Originally, we were planning to have a `REFRESH NEVER` option, which would perform only one refresh, at the creation time of the materialized view, and then never again. However, this is superseded by the `REFRESH AT CREATION` option. I'd say this is a better syntax than saying "never", because it's actually not "never": we do perform one refresh (at the creation time).

### Implementation Overview

The two main components of the implementation is that we

_A._ automatically turn on a replica at times when we want to perform a refresh, but otherwise keep the MV's cluster at 0 replicas, and

_B._ round up the timestamps of data and frontiers that go into the Persist sink that is writing the results of the materialized view.

#### _A._ Automatically Turning on a Replica For Each Refresh

_A._ alone can already achieve [success criteria](#success-criteria) 1. and 2. How this works is that the MV is put on a cluster that has 0 replicas most of the time, and Materialize automatically adds a replica briefly when it is time to perform a refresh. This replica rehydrates, and computes result updates for the MV. After we observe that the MV's upper frontier has passed the time of the needed refresh, we automatically drop the replica.

We could implement this, for example, in `ActiveComputeController::process`: We'd periodically check whether we need to spin a replica up or down: We'd check the progress of the materialized view, and
- if we need to be performing a refresh, but we don't have a replica, then create a replica;
- if we don't need to be performing a refresh currently, but we have a replica, then drop the replica.

However, _A._ alone falls short of the rest of the success criteria: The problem is that the upper frontier of the materialized view would be stuck at the time when the replica was dropped. This would mean that it wouldn't satisfy 3., i.e, the slowly updated materialized view being queryable together with other, normal objects. This is because the sinces (and uppers) of other objects would be far past the stuck upper, making timestamp selection impossible for such queries that involve both a rarely refreshed materialized view and normal objects (even in `SERIALIZABLE` mode). It would also not satisfy criterion 4., because compaction of input objects would be held back
by clusters without replicas, because we expect that the dataflows on these clusters will be spun up again and continue processing data from where they left off, so we can't compact that data away.

#### _B._ Rounding Up Timestamps Going Into the Persist Sink

We can solve the shortcomings of _A._ by rounding up timestamps that go into the Persist sink that is writing the results of the materialized view. The modified timestamps should fall to the time of the next desired refresh.

Importantly, we have to round up both the timestamps in the data and also the frontiers. This is because we want the MV's upper frontier to jump ahead to the time of the next refresh (i.e., to the end of the current refresh interval), indicating to the rest of the system that the MV won't receive data whose timestamp is before the time of the next refresh. This is needed because for normal MVs a replica sending us `FrontierUpper`s would keep ticking the MV's upper forward, but in our case we want to have 0 replicas for most of the time. So, what we do instead is to make the upper jump forward all the way to the next refresh while we have the replica, and then we don't need to manipulate the upper later while we have 0 replicas.

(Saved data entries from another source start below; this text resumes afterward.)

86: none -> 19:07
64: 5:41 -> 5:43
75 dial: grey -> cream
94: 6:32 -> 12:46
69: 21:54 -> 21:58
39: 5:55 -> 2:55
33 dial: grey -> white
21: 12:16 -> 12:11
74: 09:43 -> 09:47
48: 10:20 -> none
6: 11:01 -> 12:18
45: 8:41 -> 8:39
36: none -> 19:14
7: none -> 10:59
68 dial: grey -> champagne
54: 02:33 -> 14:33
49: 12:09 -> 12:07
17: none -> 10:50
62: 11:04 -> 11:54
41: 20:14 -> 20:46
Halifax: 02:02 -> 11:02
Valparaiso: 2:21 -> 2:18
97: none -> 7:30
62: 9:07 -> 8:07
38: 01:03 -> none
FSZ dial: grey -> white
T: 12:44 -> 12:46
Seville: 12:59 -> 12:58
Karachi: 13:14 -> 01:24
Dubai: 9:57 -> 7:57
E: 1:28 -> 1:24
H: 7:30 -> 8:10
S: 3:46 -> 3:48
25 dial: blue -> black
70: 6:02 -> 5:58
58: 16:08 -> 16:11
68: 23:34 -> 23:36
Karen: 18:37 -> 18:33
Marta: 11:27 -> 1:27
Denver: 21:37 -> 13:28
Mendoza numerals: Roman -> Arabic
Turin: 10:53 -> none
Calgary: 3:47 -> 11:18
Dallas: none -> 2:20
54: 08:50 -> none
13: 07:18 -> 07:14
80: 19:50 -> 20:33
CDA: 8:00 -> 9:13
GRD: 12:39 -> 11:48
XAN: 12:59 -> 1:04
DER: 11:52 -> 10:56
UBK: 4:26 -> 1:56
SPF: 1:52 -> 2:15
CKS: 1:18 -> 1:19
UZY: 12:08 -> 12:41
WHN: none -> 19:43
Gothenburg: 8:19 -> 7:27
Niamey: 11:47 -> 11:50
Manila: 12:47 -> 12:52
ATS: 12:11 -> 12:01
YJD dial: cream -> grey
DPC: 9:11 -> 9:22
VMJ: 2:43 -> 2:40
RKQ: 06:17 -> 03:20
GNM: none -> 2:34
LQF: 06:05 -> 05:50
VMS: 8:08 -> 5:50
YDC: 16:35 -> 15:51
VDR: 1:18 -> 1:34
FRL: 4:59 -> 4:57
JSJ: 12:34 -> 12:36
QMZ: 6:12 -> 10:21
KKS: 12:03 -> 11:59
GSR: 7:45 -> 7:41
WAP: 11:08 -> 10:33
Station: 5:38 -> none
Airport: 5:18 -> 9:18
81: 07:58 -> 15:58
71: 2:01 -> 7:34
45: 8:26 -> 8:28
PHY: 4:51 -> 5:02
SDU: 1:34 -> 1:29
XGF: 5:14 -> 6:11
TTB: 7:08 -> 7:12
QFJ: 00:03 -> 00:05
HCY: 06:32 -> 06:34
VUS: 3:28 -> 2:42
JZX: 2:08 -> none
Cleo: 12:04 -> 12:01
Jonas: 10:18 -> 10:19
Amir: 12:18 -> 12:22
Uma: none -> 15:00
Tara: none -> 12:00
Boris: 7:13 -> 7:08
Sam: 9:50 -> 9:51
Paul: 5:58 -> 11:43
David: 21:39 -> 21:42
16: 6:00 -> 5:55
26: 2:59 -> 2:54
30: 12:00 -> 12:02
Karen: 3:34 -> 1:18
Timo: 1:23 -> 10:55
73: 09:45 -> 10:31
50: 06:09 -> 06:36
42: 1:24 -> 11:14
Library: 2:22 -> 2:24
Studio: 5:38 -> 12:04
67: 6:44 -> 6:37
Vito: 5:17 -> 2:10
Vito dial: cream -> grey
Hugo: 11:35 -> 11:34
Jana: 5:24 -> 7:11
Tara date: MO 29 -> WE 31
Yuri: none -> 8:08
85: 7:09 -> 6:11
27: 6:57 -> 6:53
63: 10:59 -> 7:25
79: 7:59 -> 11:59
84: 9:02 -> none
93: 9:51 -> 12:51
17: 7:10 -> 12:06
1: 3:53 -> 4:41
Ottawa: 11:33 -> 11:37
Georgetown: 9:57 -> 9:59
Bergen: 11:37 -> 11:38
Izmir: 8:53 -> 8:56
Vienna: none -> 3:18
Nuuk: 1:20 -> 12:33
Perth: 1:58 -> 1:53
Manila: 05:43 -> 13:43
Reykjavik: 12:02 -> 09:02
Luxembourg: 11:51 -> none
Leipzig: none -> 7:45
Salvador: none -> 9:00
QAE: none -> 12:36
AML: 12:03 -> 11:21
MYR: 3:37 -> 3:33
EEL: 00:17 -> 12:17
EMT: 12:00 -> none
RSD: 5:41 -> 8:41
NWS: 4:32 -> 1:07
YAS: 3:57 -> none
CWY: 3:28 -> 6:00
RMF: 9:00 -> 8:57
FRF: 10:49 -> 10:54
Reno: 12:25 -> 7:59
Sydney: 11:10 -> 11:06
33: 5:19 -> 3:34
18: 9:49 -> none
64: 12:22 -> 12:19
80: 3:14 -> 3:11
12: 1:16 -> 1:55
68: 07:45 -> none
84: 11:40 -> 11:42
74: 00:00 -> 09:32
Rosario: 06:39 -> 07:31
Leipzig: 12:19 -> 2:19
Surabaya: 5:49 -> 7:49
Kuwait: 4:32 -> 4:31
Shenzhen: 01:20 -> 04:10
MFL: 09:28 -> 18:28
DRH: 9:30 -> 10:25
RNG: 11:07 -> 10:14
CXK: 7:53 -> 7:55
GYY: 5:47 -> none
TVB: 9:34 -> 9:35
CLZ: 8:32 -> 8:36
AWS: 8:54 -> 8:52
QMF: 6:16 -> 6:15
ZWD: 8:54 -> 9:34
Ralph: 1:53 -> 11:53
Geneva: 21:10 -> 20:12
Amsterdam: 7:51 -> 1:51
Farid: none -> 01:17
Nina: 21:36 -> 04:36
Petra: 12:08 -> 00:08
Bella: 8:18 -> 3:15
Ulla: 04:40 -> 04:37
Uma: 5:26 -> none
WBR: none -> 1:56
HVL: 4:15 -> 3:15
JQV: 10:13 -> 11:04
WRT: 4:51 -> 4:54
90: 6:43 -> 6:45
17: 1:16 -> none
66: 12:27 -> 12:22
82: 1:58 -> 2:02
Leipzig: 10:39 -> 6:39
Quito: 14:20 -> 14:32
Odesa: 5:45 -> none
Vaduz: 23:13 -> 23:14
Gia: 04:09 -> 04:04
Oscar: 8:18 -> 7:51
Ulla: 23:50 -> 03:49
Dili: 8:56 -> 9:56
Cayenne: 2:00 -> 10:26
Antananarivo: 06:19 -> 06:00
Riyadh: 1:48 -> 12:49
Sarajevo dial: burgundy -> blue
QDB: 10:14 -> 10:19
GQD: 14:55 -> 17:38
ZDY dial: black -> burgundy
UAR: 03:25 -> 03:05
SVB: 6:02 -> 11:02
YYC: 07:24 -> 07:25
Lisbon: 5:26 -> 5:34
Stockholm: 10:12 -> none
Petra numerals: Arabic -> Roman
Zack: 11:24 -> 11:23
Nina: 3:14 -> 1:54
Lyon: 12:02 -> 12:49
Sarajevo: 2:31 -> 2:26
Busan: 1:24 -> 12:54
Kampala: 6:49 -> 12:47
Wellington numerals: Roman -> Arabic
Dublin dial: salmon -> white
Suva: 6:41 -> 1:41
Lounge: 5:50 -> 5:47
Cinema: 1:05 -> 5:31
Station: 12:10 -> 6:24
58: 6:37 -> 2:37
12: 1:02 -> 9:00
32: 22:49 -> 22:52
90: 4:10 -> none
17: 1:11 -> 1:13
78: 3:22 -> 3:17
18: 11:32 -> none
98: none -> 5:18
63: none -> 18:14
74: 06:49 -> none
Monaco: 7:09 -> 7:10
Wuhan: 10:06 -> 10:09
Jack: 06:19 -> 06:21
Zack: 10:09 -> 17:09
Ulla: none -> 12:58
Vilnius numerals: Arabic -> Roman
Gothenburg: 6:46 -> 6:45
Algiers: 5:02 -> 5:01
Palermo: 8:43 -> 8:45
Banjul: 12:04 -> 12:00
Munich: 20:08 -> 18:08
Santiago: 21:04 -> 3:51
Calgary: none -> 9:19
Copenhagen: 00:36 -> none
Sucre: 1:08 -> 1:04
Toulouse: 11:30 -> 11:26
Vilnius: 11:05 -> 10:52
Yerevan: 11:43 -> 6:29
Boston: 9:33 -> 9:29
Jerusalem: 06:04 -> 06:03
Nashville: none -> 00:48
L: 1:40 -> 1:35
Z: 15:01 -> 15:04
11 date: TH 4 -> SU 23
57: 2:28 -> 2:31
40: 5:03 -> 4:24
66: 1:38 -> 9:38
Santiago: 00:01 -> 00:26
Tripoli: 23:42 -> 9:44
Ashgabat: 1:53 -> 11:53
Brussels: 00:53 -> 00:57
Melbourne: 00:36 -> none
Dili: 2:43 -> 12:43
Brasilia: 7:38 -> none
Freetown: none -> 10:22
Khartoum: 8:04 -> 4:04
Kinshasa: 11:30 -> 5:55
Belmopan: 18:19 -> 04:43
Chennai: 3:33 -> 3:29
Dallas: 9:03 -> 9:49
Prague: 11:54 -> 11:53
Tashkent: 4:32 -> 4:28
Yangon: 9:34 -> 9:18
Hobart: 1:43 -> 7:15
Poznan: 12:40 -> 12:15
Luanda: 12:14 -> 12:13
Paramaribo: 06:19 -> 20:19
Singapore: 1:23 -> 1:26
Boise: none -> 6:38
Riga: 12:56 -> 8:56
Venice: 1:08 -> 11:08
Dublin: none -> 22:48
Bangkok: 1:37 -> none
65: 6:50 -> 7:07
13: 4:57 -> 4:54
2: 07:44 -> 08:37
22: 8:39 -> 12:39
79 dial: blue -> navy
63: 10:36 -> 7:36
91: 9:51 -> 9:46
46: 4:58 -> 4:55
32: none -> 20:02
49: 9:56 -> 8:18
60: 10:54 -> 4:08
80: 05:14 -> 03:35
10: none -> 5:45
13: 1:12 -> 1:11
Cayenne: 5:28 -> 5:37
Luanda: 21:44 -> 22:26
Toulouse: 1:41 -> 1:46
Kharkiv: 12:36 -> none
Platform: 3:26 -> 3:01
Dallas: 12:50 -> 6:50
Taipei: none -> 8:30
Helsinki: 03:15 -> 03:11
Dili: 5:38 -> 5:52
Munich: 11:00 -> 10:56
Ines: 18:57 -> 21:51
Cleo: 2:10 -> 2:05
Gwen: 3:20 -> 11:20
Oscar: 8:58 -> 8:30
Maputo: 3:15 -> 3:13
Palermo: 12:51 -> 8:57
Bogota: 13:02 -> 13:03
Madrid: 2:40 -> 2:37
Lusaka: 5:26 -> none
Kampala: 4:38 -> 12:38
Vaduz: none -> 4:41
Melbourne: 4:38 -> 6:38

Contrast the above behavior of upper to what _A._ alone would get us: With only _A._, the upper would be mostly stuck near the _beginning_ of the current refresh interval (the interval between two consecutive refreshes). With _B._, the upper will be mostly standing at the _end_ of the current refresh interval. This behavior of upper gets us halfway to achieving success criterion 3.: The materialized view's upper won't impede timestamp selection of queries that also involve other objects, because the MV's upper will be far ahead of the sinces of other objects that are refreshed normally.

We still need to consider how the since frontier of the materialized view moves. Crucially, it shouldn't jump forward to near the time of the next refresh, because that would again preclude timestamp selection when querying the MV together with other objects, violating success criterion 3., because the since of the MV would be far ahead of the uppers of normal objects. When initially designing this feature, we mistakenly thought that without some further code modifications the since would jump forward to the next refresh because that is the since that the Compute controller would request on the MV: tailing the upper by 1 second (or more generally, by the compaction window of the MV). However, it turns out that the Adapter is keeping the sinces of all objects from jumping into the future in any case: The Coordinator is keeping read holds on all objects, and ticks these read holds forward every second. ([See `Coordinator::advance_timelines`](https://github.com/MaterializeInc/materialize/blob/b89d4961f8a8ccd172be2dc46f7b83bb00b9b871/src/adapter/src/coord/timeline.rs#L645).)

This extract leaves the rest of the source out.